Pero entonces, desde los helicópteros volvieron a abrir fuego. Fue muy cerca de Arthur y Nora, de manera que la gente cercana comenzó a correr. Fue como una enorme ola que los empujó hacia todas partes. Él quiso sujetarla, agarró su mano con fuerza pero el gentío se interpuso entre gritos y desolación. —¡¡¡Arthur!!!—gritó la chica, viéndose arrastrada lejos de él. Pudo contemplarle una última vez, entre las infinitas cabezas, buscándola con la mirada.
—¡¡¡Nora!!! ¡¡¡Nora!!! —le oyó llamarla incluso cuando ya no le veía. 

Alguien la golpeó. Otra persona la derribó contra el suelo. Sintió un enorme dolor punzante en la cabeza y cómo docenas y docenas de pies la pisoteaban sin cesar. Apenas pudo mantener los ojos abiertos unos segundos antes de sumirse en su temida oscuridad.
Al llegar al domicilio de la chica donde vivía con su hermano, Arthur no pudo hacer más que simplemente acompañarla hasta la cama. Nora tenía las piernas fláccidas y apenas caminaba como era debido, amenazando con caerse de bruces al suelo si la soltaba. La chica solo podía sollozar y lagrimear como si el mundo hubiese tocado a su fin y Arthur podía comprenderla -Venga, túmbate- la ayudó a sentarse y Nora hizo el resto, dejándose caer con una apatía absoluta, abrazándose a la almohada -Descansa un rato. Voy a hacer un par de llamadas- dijo Arthur antes de dejarla a solas en la habitación, desde donde la seguía oyendo llorar aún cuando hablaba por teléfono con su trabajo para comentar la situación y explicar la razón del por qué no podría acudir de vuelta ese día y posiblemente el siguiente. Después llamó al seguro médico para preguntar por si había alguna clase de medicación que Nora pudiese tomar para templar los nervios. Una vez dada la indicación, Arthur fue a la farmacia más cercana para traerle a Nora unos tranquilizantes sencillos que no afectaran a su estado de embarazo de forma nociva. Arthur sabía que no funcionaría, pero peor era no probar a hacer nada. Tras darle a Nora una de las pastillas, no pudo hacer más que sentarse junto a la chica y esperar.

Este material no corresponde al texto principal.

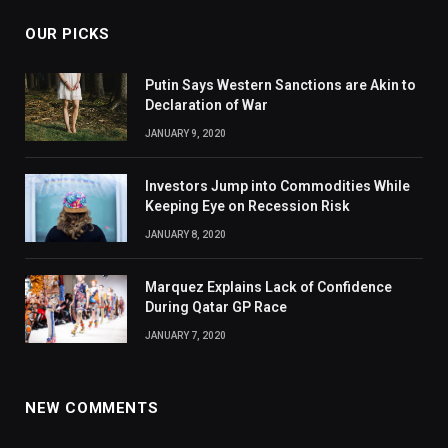
OUR PICKS
Putin Says Western Sanctions are Akin to
Declaration of War
JANUARY 9, 2020
Investors Jump into Commodities While
Keeping Eye on Recession Risk
JANUARY 8, 2020
Marquez Explains Lack of Confidence
During Qatar GP Race
JANUARY 7, 2020
NEW COMMENTS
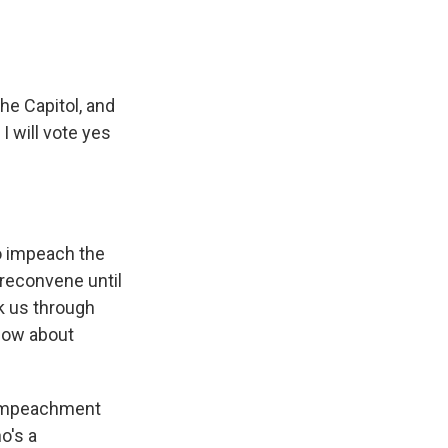
he Capitol, and
I will vote yes
o impeach the
 reconvene until
k us through
now about
 impeachment
o's a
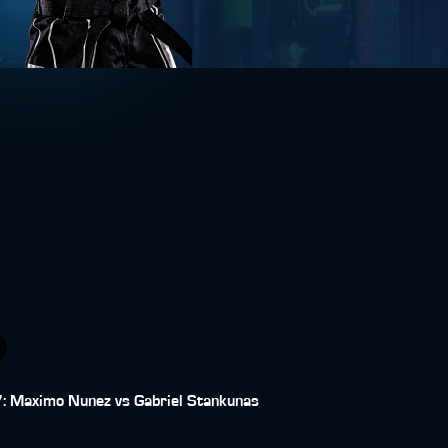
: Maximo Nunez vs Gabriel Stankunas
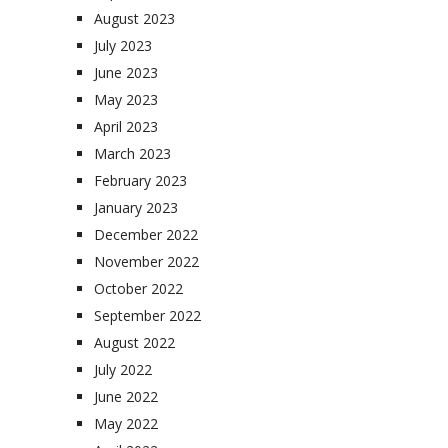
August 2023
July 2023
June 2023
May 2023
April 2023
March 2023
February 2023
January 2023
December 2022
November 2022
October 2022
September 2022
August 2022
July 2022
June 2022
May 2022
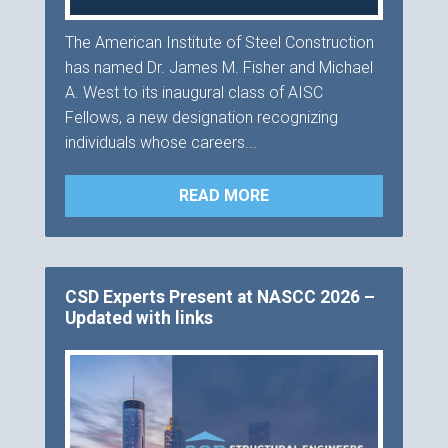
The American Institute of Steel Construction
has named Dr. James M. Fisher and Michael
A. West to its inaugural class of AISC
Fellows, a new designation recognizing
individuals whose careers...
READ MORE
CSD Experts Present at NASCC 2026 –
Updated with links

Las horas se sucedieron lentas y tortuosas. Nora no salió de la cama para absolutamente nada y Arthur no sabía qué más podía hacer. La noche terminó por llegar y en las noticias solo hablaban del accidente, sin informar de momento de la identidad de los cuerpos recuperados hasta la fecha. Fue entonces a esas altas horas cuando sonó el timbre de la puerta y Helena hizo acto de presencia cuando Arthur abrió -Ya estoy libre- comentó la muchacha rubia mientras pasaba sin esperar invitación -¿Dónde está?-
-En la habitación-
-Vale. Puedes irte si quieres- Helena caminó apresurada, dejando el bolso mal tirado sobre el sofá, para correr a la habitación de Nora. Arthur la siguió para encontrarla ya abrazada a la chica, que volvía a llorar con fuerza acompañada de su mejor amiga.
-Me sabe mal dejarla aquí sola-
-No está sola. Estaré con ella toda la noche-
-¿Segura?- Helena asintió.
-Sarah te estará esperando y Mark también. Tienes una familia que cuidar, Arthur-
-Lo sé...- apretó disimuladamente los puños.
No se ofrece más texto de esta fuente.